The Hirundines – Swallows, House Martins and Sand Martins – are some of our earliest summer migrants to return from sub-Saharan Africa to breed in the UK. Sand Martins are often amongst the very first with birds appearing from mid-February onwards, followed by Swallows from the end of March, then House Martins from the beginning of April. Unusually House Martins were recorded on the Suffolk coast in the first week of March this year.
These birds are the background to our summers and a reminder that, despite the weather, our annual seasonal cycles are constant and reassuring. But these birds are disappearing from England! House Martins have declined in England by 14% between 1995-2010 (BTO Atlas 2011) and are now a species of conservation concern. Regional variations are striking with a 26% decline in south eastern England. Sand Martins used to nest along Riverside in Cambridge but have long since disappeared. All three species are moving north east into Wales, Scotland and Ireland. Ireland experienced a 23% increase in House Martins between 1998-2010.
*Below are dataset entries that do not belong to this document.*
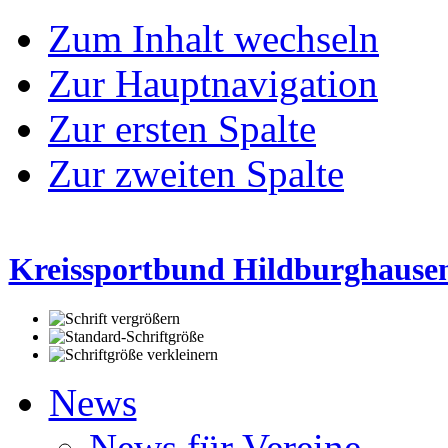
Zum Inhalt wechseln
Zur Hauptnavigation
Zur ersten Spalte
Zur zweiten Spalte
Kreissportbund Hildburghausen
News
News für Vereine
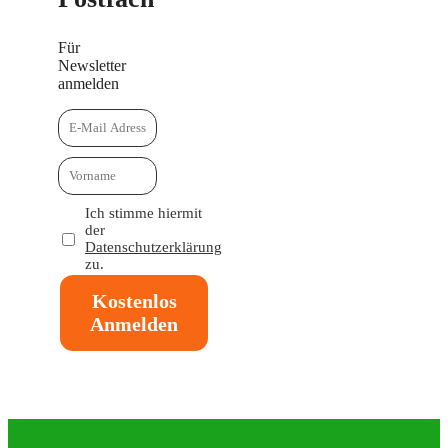
Für
Newsletter
anmelden
Ich stimme hiermit
der
Datenschutzerklärung
zu.
Kostenlos
Anmelden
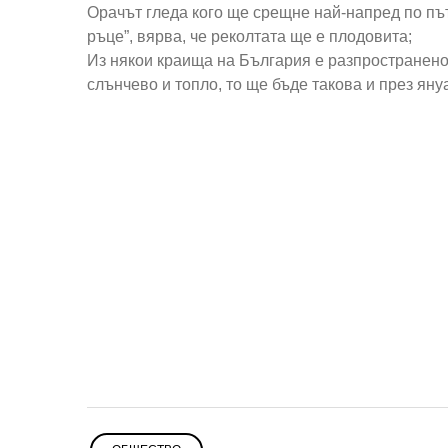
Орачът гледа кого ще срещне най-напред по път
ръце”, вярва, че реколтата ще е плодовита;
Из някои краища на България е разпространено
слънчево и топло, то ще бъде такова и през ян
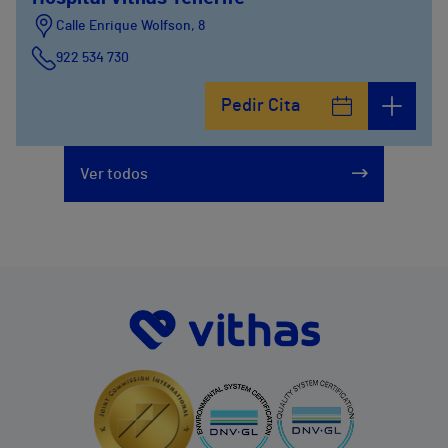
Calle Enrique Wolfson, 8
922 534 730
Pedir Cita
Ver todos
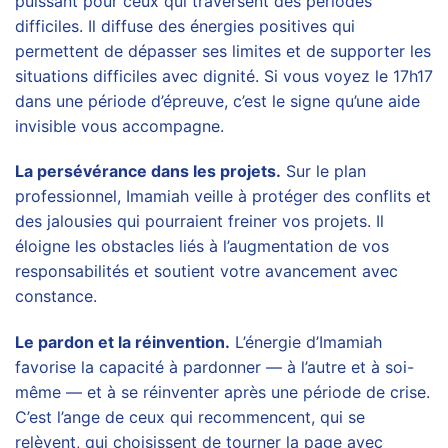
puissant pour ceux qui traversent des périodes
difficiles. Il diffuse des énergies positives qui
permettent de dépasser ses limites et de supporter les
situations difficiles avec dignité. Si vous voyez le 17h17
dans une période d’épreuve, c’est le signe qu’une aide
invisible vous accompagne.
La persévérance dans les projets.
Sur le plan
professionnel, Imamiah veille à protéger des conflits et
des jalousies qui pourraient freiner vos projets. Il
éloigne les obstacles liés à l’augmentation de vos
responsabilités et soutient votre avancement avec
constance.
Le pardon et la réinvention.
L’énergie d’Imamiah
favorise la capacité à pardonner — à l’autre et à soi-
même — et à se réinventer après une période de crise.
C’est l’ange de ceux qui recommencent, qui se
relèvent, qui choisissent de tourner la page avec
Why is this? Most believe these changes are driven by temperature, humidity and therefore food availability. All three species are insect eaters, catching prey on the wing, and our drier summers combined with agricultural insecticides may have reduced food availability. The disappearance of pasture and grasslands from eastern England that support insect communities, maybe another factor. The absence of available wet mud for nest building near favoured communal nesting sites may also affect House Martin distribution.
House Martins collecting wet mud for nest building
House Martins also present another dilemma. They nest under the eaves of houses and other buildings and make a mess! In the 1960s there was a large House Martin colony under the eaves of the old Milton Road infants and junior schools at the junction of Milton and Gilbert Roads (now that’s going back!). The nests were destroyed and the birds never returned.
As delightful as these birds maybe there comes a time when property owners have to paint/repair, and may even remove nests to facilitate building maintenance. This is the issue at the Addenbrooke’s site, Cambridge, on the University buildings opposite Out-Patients. This has one of the largest House Martin nesting colonies in Cambridgeshire with over 100 nests. There are alternative to nest removal. Some nests can be retained, intact, to keep the core of the colony and encourage returning birds to rebuild breed and return again; artificial nests can be installed. Ideally, the work should have been started – and completed – in winter, well before the birds were likely to return. As a species of conservation concern House Martins have protection under the Wildlife and Countryside Act (1981). Members of the Natural History Society, alarmed by the destruction of nests at the Addenbrooke’s site have spoken to staff about their serious concerns who in their turn have undertaken to keep any nest removal to an absolute minimum.